Lafayette County launches online building permit and zoning applications
Lafayette County put building permits and zoning applications online April 23, letting residents and contractors submit, track and manage requests from anywhere.

Lafayette County has moved one of its most common government tasks online, putting building permit applications and planning and zoning applications in a digital system that lets users submit, track and manage requests from anywhere.
The change came from the county’s Building & Planning Department, led by Director of Development Services Joel Hollowell and based at 300 N. Lamar Blvd. in Oxford. The department administers the Lafayette County Zoning Ordinance and Land Development Standards and Regulations, issues building permits and enforces the 2012 International Building Code.
For homeowners, contractors and property owners, the practical impact is immediate. A homeowner planning an addition, a builder trying to keep a project moving, or a developer preparing a site plan no longer has to rely entirely on in-person visits and paper forms to get a filing started or check on its status. That visibility matters in a county where permits and zoning decisions often shape what gets built, where it gets built and how fast it can move.
The county’s permit rules remain in place. Residential structures in subdivisions and all commercial structures require permits in Lafayette County. Residential building permits start with a $150 base fee, plus 30 cents per living-area square foot. Commercial permits start with a $150 base fee and an additional valuation-based fee.

The new online system also lands in the middle of a tightly scheduled planning process.
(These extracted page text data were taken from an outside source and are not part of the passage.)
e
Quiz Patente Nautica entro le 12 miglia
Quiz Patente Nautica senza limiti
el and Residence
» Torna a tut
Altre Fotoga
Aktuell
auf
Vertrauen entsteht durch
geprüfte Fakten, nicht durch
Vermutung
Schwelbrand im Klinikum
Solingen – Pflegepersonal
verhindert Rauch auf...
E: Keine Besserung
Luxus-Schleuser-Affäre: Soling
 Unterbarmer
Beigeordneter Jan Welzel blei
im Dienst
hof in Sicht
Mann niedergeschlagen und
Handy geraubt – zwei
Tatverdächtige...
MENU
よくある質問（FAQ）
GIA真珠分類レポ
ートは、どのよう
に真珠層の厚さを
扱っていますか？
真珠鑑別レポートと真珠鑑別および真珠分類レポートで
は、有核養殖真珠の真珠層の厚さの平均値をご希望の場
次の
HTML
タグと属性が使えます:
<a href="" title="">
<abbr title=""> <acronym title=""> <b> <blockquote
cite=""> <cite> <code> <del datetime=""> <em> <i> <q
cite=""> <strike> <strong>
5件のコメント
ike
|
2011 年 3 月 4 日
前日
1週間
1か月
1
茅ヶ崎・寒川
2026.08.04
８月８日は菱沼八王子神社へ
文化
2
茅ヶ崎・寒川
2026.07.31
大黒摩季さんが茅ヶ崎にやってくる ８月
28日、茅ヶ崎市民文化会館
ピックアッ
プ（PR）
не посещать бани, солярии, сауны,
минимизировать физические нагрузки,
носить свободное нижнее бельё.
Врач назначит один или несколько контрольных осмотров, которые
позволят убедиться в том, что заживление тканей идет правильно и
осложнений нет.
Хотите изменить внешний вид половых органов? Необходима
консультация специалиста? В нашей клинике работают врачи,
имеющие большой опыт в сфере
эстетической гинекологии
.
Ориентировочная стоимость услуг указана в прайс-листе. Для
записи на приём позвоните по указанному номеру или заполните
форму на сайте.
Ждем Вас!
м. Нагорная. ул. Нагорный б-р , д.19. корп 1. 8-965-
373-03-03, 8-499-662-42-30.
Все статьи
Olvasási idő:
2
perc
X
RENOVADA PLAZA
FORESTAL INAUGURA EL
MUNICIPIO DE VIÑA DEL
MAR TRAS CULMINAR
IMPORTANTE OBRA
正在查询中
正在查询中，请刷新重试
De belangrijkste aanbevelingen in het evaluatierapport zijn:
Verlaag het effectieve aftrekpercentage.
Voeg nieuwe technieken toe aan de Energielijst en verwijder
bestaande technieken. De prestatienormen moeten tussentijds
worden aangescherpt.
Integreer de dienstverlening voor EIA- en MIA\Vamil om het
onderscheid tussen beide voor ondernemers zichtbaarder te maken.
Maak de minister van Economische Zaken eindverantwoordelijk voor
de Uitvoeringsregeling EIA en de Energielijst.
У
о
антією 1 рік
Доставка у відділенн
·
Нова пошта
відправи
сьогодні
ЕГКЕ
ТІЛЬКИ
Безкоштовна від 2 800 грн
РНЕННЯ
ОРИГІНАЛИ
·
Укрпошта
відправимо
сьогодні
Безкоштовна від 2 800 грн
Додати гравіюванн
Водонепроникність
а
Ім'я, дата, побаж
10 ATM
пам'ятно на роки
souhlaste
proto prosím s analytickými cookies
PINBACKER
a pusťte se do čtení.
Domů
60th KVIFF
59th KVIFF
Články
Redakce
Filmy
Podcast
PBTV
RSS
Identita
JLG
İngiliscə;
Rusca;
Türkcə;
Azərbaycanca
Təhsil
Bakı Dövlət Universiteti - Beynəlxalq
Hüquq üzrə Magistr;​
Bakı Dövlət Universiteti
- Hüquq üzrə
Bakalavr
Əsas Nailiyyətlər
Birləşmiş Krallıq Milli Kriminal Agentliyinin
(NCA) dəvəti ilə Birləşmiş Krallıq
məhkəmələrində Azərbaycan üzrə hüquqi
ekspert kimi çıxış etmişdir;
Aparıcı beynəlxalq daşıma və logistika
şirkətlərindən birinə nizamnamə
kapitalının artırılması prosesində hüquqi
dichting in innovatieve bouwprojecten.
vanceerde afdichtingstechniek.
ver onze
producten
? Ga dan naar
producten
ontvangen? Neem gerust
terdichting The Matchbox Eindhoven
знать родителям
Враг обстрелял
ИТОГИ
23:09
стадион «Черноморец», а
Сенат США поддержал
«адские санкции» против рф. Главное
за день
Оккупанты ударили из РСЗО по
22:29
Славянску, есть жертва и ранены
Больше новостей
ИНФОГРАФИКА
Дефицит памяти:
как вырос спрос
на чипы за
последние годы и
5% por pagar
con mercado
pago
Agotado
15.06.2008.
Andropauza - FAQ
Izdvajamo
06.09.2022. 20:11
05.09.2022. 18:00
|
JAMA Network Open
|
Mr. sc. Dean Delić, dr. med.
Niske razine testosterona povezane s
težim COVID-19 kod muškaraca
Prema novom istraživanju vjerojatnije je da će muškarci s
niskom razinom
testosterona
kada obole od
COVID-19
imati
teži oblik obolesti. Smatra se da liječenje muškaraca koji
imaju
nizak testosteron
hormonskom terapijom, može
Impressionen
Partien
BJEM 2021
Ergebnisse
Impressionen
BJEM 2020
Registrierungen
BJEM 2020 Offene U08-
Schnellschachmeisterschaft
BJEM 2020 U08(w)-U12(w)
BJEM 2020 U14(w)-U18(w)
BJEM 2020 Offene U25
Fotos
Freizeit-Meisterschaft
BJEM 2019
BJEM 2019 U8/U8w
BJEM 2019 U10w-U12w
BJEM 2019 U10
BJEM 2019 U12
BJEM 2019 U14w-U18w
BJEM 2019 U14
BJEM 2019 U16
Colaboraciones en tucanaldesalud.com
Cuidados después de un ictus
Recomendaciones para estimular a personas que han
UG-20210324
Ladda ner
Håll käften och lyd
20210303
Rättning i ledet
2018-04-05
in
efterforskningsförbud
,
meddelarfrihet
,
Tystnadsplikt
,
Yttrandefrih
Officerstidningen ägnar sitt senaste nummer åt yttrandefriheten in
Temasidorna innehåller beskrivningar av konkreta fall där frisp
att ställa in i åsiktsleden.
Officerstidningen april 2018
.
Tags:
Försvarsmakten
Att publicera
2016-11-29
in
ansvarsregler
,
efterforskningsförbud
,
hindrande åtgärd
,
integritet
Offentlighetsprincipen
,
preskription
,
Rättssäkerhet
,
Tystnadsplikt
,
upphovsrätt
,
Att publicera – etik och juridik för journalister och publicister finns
The Lafayette County Planning Commission has five members appointed by the Board of Supervisors and meets on the fourth Monday of each month. Agenda requests must be filed by the first day of the month, or the next business day if that date falls on a holiday or weekend. Site plan applications are due on the first business day of each month.
Lafayette County adopted its zoning ordinance on Jan. 18, 2018, and land-use debates have remained active. In March 2026, the Planning Commission denied a request to downzone part of the Max D. Hipp Industrial Park after a hearing that lasted nearly four hours. That fight drew about 560 signatures on a petition supporting rezoning and centered on a proposed asphalt plant tied to Magnolia Materials.
The county’s online rollout does not change the standards for approval, but it does move a basic government process into a form that is easier to access, easier to follow and harder to lose track of. In a county where development questions regularly draw attention, that may be the most important part of the update.